Federated Runtime
Federated Runtime refers to a computational environment where machine learning models or complex applications are executed across a network of decentralized devices or servers, rather than on a single central server. Instead of pooling all raw data into one location, the runtime manages the process of training or running models locally on the data sources.
In modern data-intensive applications, data sovereignty, privacy regulations (like GDPR), and bandwidth limitations make centralized data aggregation impractical or illegal. Federated Runtime addresses these issues by bringing the computation to the data, ensuring sensitive information remains local while still contributing to a global model improvement.
The process typically involves a central orchestrator that distributes a global model or training task to various local nodes (clients). Each local node trains or runs the model using its private, local dataset. Only the resulting model updates or parameters—not the raw data—are sent back to the orchestrator. The orchestrator then aggregates these updates (e.g., using Federated Averaging) to create an improved global model, which is then redistributed for the next round of training.

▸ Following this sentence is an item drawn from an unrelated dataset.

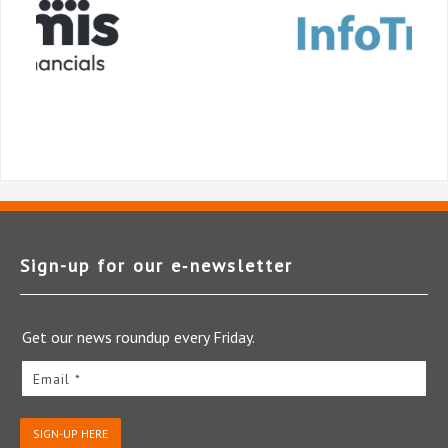
Sign-up for our e‑newsletter
Get our news roundup every Friday.
Email *
SIGN-UP HERE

Federated Runtime is critical in scenarios involving sensitive data: healthcare (training diagnostic models on hospital data), mobile device learning (improving keyboard prediction without uploading keystrokes), and IoT deployments where real-time inference must occur at the edge.
Implementing a federated runtime introduces complexities related to system heterogeneity (different hardware/software across nodes), communication overhead for parameter exchange, and ensuring model convergence despite non-IID (non-identically and independently distributed) local data.
This concept overlaps significantly with Edge Computing, which focuses on processing data near the source, and Differential Privacy, which is a technique often layered on top of federated learning to add mathematical guarantees against data leakage.